• **Excerpts from a dataset**
>>

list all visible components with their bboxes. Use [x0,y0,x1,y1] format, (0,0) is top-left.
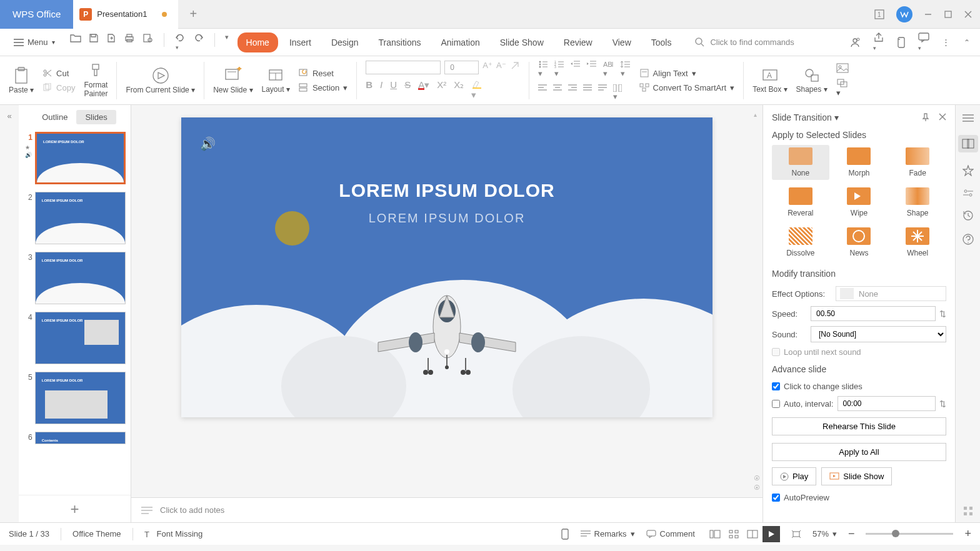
tab-tools[interactable]: Tools [642,32,681,52]
undo-icon[interactable]: ▾ [174,33,186,51]
tab-design[interactable]: Design [322,32,368,52]
zoom-slider[interactable] [866,533,953,535]
device-icon[interactable] [561,529,569,540]
tab-view[interactable]: View [604,32,640,52]
tab-slideshow[interactable]: Slide Show [491,32,552,52]
outline-tab[interactable]: Outline [33,110,76,124]
rail-history-icon[interactable] [962,210,974,221]
prev-slide-icon[interactable]: ⦿ [754,475,760,482]
increase-indent-icon[interactable] [587,60,597,78]
bold-icon[interactable]: B [366,79,372,101]
notes-input[interactable]: Click to add notes [131,497,762,522]
save-icon[interactable] [89,33,99,51]
print-icon[interactable] [124,33,135,51]
transition-dissolve[interactable]: Dissolve [772,225,829,260]
phone-icon[interactable] [897,37,906,48]
normal-view-button[interactable] [706,526,724,542]
slide-thumbnail-1[interactable]: LOREM IPSUM DOLOR [35,132,126,184]
theme-label[interactable]: Office Theme [72,529,121,539]
tab-animation[interactable]: Animation [432,32,488,52]
feedback-icon[interactable]: ▾ [918,32,929,52]
distribute-icon[interactable] [598,84,607,101]
columns-icon[interactable]: ▾ [613,84,622,101]
text-box-button[interactable]: A Text Box ▾ [752,67,787,94]
scroll-up-icon[interactable]: ▴ [754,111,760,118]
superscript-icon[interactable]: X² [437,79,446,101]
play-transition-button[interactable]: Play [772,467,816,485]
menu-button[interactable]: Menu ▾ [8,34,61,51]
grow-font-icon[interactable]: A⁺ [482,61,492,74]
section-button[interactable]: Section ▾ [299,83,348,92]
shrink-font-icon[interactable]: A⁻ [496,61,506,74]
open-icon[interactable] [70,33,81,51]
zoom-in-button[interactable]: + [964,527,971,540]
qat-customize-icon[interactable]: ▾ [225,33,229,51]
subscript-icon[interactable]: X₂ [454,79,464,101]
print-preview-icon[interactable] [142,33,154,51]
new-slide-button[interactable]: ✦ New Slide ▾ [213,67,252,94]
rail-help-icon[interactable] [962,234,974,245]
font-color-icon[interactable]: A▾ [418,79,429,101]
picture-icon[interactable] [836,63,849,73]
slide-thumbnail-5[interactable]: LOREM IPSUM DOLOR [35,372,126,424]
collapse-panel-icon[interactable]: « [0,105,19,522]
transition-pane-title[interactable]: Slide Transition ▾ [772,112,839,122]
slide-counter[interactable]: Slide 1 / 33 [9,529,49,539]
slideshow-button[interactable]: Slide Show [821,467,892,485]
rail-transition-icon[interactable] [958,135,978,152]
speaker-icon[interactable]: 🔊 [200,136,216,151]
close-pane-icon[interactable] [939,113,946,122]
user-icon[interactable] [849,37,861,48]
add-slide-button[interactable]: + [19,495,131,522]
wps-office-tab[interactable]: WPS Office [0,0,73,29]
rail-grid-icon[interactable] [963,506,973,516]
strikethrough-icon[interactable]: S [404,79,411,101]
slideshow-view-button[interactable] [762,526,780,542]
sound-select[interactable]: [No Sound] [811,326,946,342]
collapse-ribbon-icon[interactable]: ⌃ [964,38,970,47]
thumbnails-list[interactable]: 1 ★🔊 LOREM IPSUM DOLOR 2LOREM IPSUM DOLO… [19,129,131,495]
layout-button[interactable]: Layout ▾ [262,67,290,94]
redo-icon[interactable] [193,33,204,51]
pin-icon[interactable] [921,113,930,122]
command-search[interactable]: Click to find commands [695,37,794,47]
rehearse-button[interactable]: Rehearse This Slide [772,417,946,435]
line-spacing-icon[interactable]: ▾ [621,60,631,78]
paste-button[interactable]: Paste ▾ [9,67,34,94]
convert-smartart-button[interactable]: Convert To SmartArt ▾ [639,83,735,92]
transition-fade[interactable]: Fade [889,145,946,180]
next-slide-icon[interactable]: ⦿ [754,484,760,491]
slide-thumbnail-4[interactable]: LOREM IPSUM DOLOR [35,312,126,364]
cut-button[interactable]: Cut [42,69,75,78]
rail-menu-icon[interactable] [962,114,974,122]
rail-settings-icon[interactable] [962,189,974,197]
copy-button[interactable]: Copy [42,83,75,92]
from-current-slide-button[interactable]: From Current Slide ▾ [126,67,195,94]
align-center-icon[interactable] [553,84,562,101]
slide-title-text[interactable]: LOREM IPSUM DOLOR [181,180,712,201]
comment-button[interactable]: Comment [646,529,695,539]
slide-thumbnail-6[interactable]: Contents [35,432,126,444]
tab-insert[interactable]: Insert [281,32,320,52]
transition-wheel[interactable]: Wheel [889,225,946,260]
zoom-level[interactable]: 57% ▾ [812,529,837,539]
minimize-button[interactable] [924,10,932,19]
slide-canvas[interactable]: 🔊 LOREM IPSUM DOLOR LOREM IPSUM DOLOR [181,117,712,417]
remarks-button[interactable]: Remarks ▾ [581,529,635,539]
clear-format-icon[interactable] [510,61,520,74]
slide-thumbnail-3[interactable]: LOREM IPSUM DOLOR [35,252,126,304]
justify-icon[interactable] [583,84,592,101]
numbering-icon[interactable]: 123▾ [554,60,564,78]
font-size-input[interactable] [444,61,479,74]
speed-input[interactable] [811,306,936,321]
italic-icon[interactable]: I [380,79,382,101]
arrange-icon[interactable]: ▾ [836,78,849,97]
maximize-button[interactable] [944,10,952,19]
slide-subtitle-text[interactable]: LOREM IPSUM DOLOR [181,211,712,226]
apply-all-button[interactable]: Apply to All [772,443,946,461]
reset-button[interactable]: Reset [299,69,348,78]
align-text-button[interactable]: Align Text ▾ [639,69,735,78]
wps-logo-icon[interactable] [896,6,912,22]
auto-interval-input[interactable] [838,396,936,411]
transition-none[interactable]: None [772,145,829,180]
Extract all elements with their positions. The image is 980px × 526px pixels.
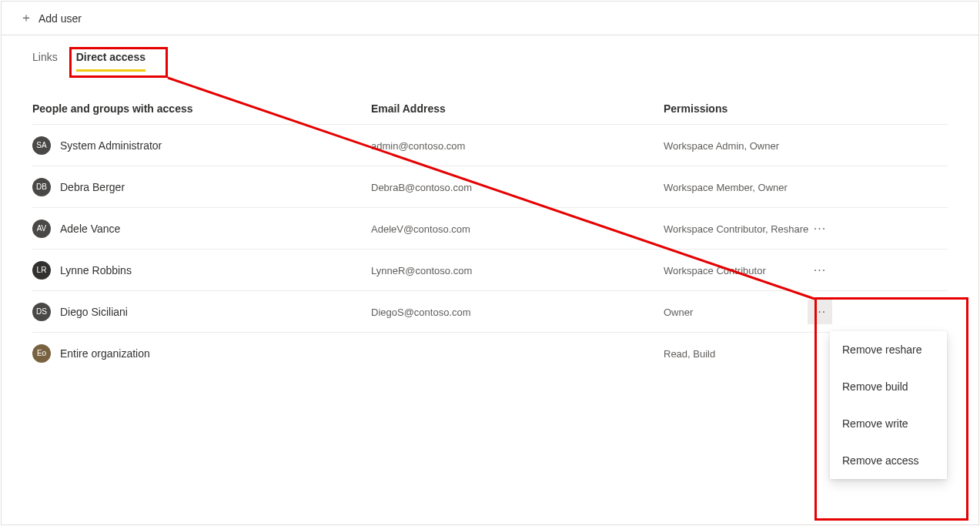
plus-icon: ＋: [20, 10, 32, 26]
user-name: Diego Siciliani: [60, 306, 128, 318]
user-email: LynneR@contoso.com: [371, 265, 472, 276]
tab-links[interactable]: Links: [32, 51, 58, 72]
context-menu: Remove reshare Remove build Remove write…: [830, 331, 947, 479]
tab-direct-access[interactable]: Direct access: [76, 51, 145, 72]
header-email: Email Address: [371, 102, 664, 115]
menu-item-remove-access[interactable]: Remove access: [830, 442, 947, 479]
table-row: Eo Entire organization Read, Build: [32, 332, 948, 374]
add-user-button[interactable]: ＋ Add user: [14, 5, 88, 31]
user-name: Entire organization: [60, 347, 150, 360]
user-name: Lynne Robbins: [60, 264, 132, 276]
tabs: Links Direct access: [2, 35, 978, 72]
user-email: DebraB@contoso.com: [371, 182, 472, 193]
user-email: DiegoS@contoso.com: [371, 307, 471, 318]
table-row: LR Lynne Robbins LynneR@contoso.com Work…: [32, 249, 948, 290]
more-options-button[interactable]: ···: [808, 300, 832, 324]
table-row: DB Debra Berger DebraB@contoso.com Works…: [32, 166, 948, 207]
avatar: AV: [32, 219, 51, 238]
table-row: AV Adele Vance AdeleV@contoso.com Worksp…: [32, 207, 948, 249]
avatar: SA: [32, 136, 51, 155]
avatar: DB: [32, 178, 51, 196]
menu-item-remove-write[interactable]: Remove write: [830, 405, 947, 442]
user-name: Adele Vance: [60, 223, 120, 235]
user-name: Debra Berger: [60, 181, 125, 193]
user-email: admin@contoso.com: [371, 140, 465, 152]
user-name: System Administrator: [60, 139, 162, 152]
user-permissions: Owner: [664, 307, 693, 318]
permissions-panel: ＋ Add user Links Direct access People an…: [1, 1, 979, 525]
more-options-button[interactable]: ···: [808, 216, 832, 241]
user-permissions: Workspace Admin, Owner: [664, 140, 779, 152]
menu-item-remove-reshare[interactable]: Remove reshare: [830, 331, 947, 368]
avatar: DS: [32, 303, 51, 321]
add-user-label: Add user: [38, 12, 82, 25]
ellipsis-icon: ···: [814, 222, 826, 236]
header-people: People and groups with access: [32, 102, 371, 115]
avatar: Eo: [32, 344, 51, 363]
toolbar: ＋ Add user: [2, 2, 978, 35]
table-headers: People and groups with access Email Addr…: [2, 72, 978, 124]
user-permissions: Workspace Contributor: [664, 265, 766, 276]
table-row: SA System Administrator admin@contoso.co…: [32, 124, 948, 166]
user-email: AdeleV@contoso.com: [371, 223, 470, 235]
user-permissions: Workspace Member, Owner: [664, 182, 788, 193]
header-permissions: Permissions: [664, 102, 948, 115]
table-row: DS Diego Siciliani DiegoS@contoso.com Ow…: [32, 290, 948, 332]
avatar: LR: [32, 261, 51, 280]
ellipsis-icon: ···: [814, 263, 826, 277]
user-permissions: Read, Build: [664, 348, 715, 360]
user-permissions: Workspace Contributor, Reshare: [664, 223, 808, 235]
menu-item-remove-build[interactable]: Remove build: [830, 368, 947, 405]
more-options-button[interactable]: ···: [808, 258, 832, 283]
ellipsis-icon: ···: [814, 305, 826, 319]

<<

• **What the task requires**
Each line carrying the string "Click" should be copied out from the entries.

• **Task response**
notes-input[interactable]: Click to add notes [131,497,762,522]
command-search[interactable]: Click to find commands [695,37,794,47]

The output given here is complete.